Uma das conclusões que tirou da sua tese de doutoramento, intitulada “A Europa na Identidade Nacional”, foi que os portugueses se identificam mais com o seu país do que com o continente Europeu. Que visão têm hoje os portugueses sobre a Europa?
O facto de os portugueses se identificarem em primeiro lugar com o seu próprio país não é nenhuma singularidade no contexto europeu. As pertenças nacionais não foram ameaçadas pelo desenvolvimento de novas escalas de pertença, designadamente a europeia. O que acontece é que desde há algumas décadas o projecto de construção europeia vem tecendo um sentido de identidade supranacional, feita de signos próprios e que não concorre com as identidades nacionais, nem tão pouco se lhes sobrepõe. Trata-se antes de uma forma de identificação que é mais ampla do que a nacional, mas também que interage com as pertenças de escala nacional, regional e local. As identidades não são exclusivistas, são de facto construções sociais bastante plásticas que respondem aos contextos, aos tempos e às relações concretas. A identificação dos portugueses com a Europa não deve ser reduzida aos estudos de opinião sobre o assunto, nem deve ser vista apenas pelo ângulo do tempo presente. A história mostra-nos que a relação com o continente foi muito complexa, feita de momentos de afastamento e de aproximação.

Para além de Portugal ser um país geograficamente periférico, houve um claro isolamento histórico perante a Europa que se prolongou durante cinco séculos até ao final do Estado Novo. Que impacto teve este distanciamento na identificação dos portugueses com o velho continente?
É verdade que a expansão marítima iniciada no século XV e os sucessivos impérios e colonizações deslocaram o epicentro dos interesses portugueses para fora do continente europeu. Todavia, Portugal manteve a sua matriz europeia no plano político, cultural, económico, artístico. Ou seja, foi uma história que se desenrolou em dois palcos e onde se jogaram os trunfos de uma forma estratégica, consoante os interesses de cada momento e em movimentos de fechamento e de abertura. Por exemplo, abrimo-nos ao mundo no que se refere ao domínio político e económico de territórios descobertos e conquistados, mas fechamo-nos muito à influência cultural extra-europeia, que chegou à nossa cultura de modo mais oblíquo, escudados pela superioridade civilizacional de que nos julgávamos portadores. Também é importante dizer que o distanciamento dos portugueses reflecte precisamente a sua condição periférica, do mesmo modo que isso acontece, ou aconteceu, com outros países das margens, das penínsulas e das ilhas, que só muito tardiamente começaram a ver-se como parte da Europa de pleno direito, condição que foi sempre indiscutida na Europa Central.

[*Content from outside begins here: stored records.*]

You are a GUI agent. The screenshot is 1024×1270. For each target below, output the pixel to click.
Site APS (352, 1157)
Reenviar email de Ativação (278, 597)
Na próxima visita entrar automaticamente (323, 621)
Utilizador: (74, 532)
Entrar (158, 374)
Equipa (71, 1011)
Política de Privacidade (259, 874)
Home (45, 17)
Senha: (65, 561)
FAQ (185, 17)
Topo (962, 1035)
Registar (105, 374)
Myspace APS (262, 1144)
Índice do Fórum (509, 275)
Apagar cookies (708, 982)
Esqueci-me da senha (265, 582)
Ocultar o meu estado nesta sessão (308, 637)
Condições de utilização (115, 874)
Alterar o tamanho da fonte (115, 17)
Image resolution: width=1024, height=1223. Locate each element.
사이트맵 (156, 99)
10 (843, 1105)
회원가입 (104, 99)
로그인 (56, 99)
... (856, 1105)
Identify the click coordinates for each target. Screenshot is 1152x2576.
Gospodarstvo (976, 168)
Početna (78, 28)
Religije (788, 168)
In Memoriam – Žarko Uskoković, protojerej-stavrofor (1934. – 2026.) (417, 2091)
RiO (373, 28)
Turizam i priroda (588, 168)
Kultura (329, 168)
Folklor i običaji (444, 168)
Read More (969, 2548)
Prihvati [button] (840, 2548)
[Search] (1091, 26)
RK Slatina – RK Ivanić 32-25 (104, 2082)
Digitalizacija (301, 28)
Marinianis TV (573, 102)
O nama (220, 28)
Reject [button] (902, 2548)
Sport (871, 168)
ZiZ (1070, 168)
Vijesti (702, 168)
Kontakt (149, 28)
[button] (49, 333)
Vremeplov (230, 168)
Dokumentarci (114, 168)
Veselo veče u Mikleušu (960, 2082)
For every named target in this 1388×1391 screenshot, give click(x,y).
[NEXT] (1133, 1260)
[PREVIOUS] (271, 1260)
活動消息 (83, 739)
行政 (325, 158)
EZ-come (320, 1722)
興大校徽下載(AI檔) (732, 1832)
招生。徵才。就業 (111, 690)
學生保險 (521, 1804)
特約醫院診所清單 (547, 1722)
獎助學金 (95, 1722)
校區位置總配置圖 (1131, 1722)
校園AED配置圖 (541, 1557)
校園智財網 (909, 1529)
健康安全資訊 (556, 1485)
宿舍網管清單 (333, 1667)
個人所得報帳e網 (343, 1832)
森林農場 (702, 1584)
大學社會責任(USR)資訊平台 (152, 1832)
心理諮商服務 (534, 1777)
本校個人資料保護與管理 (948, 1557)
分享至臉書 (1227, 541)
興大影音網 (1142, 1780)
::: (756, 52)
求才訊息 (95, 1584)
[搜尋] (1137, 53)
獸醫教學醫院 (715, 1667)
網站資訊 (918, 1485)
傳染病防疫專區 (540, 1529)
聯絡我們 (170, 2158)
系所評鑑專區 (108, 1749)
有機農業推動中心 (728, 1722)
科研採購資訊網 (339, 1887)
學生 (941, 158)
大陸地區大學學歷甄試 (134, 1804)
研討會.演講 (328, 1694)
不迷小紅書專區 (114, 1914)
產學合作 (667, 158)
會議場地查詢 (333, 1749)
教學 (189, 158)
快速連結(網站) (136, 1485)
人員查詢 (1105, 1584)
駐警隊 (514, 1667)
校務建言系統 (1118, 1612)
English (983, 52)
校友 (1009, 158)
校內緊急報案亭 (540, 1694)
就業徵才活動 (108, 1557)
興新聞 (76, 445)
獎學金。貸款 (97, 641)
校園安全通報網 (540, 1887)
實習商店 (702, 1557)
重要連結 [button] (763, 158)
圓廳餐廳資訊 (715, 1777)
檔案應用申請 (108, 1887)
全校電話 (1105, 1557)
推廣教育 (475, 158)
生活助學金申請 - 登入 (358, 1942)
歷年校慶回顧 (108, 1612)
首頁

Na sua opinião existe risco da crise económica que vivenciamos levar a uma alteração do sentido de pertença dos portugueses à União Europeia?
Ainda que não disponha de dados empíricos que me permitam afirmá-lo com evidências, creio que, de facto, a crise actual pode mudar o sentido de pertença dos portugueses à UE, mas não de uma forma radical. Por um lado, os portugueses fizeram sempre uma avaliação muito positiva da adesão do país, mas a minha investigação permitiu-me concluir que essa pertença é valorizada por motivos de natureza instrumental, como o apoio dado ao desenvolvimento económico e à estabilidade democrática do país e a ascensão estatutária que representa o país ter lugar no clube restrito dos países mais desenvolvidos do mundo. Dito de outro modo, os portugueses não se sentem europeus primeiramente por se identificarem com o projecto de paz e unidade na Europa, mas querem sentir-se europeus porque isso significa que o país está em rota de convergência com o modelo económico, político e social europeu. Essa foi a grande promessa da Europa, sobretudo para os países do sul e, mais tarde, do leste.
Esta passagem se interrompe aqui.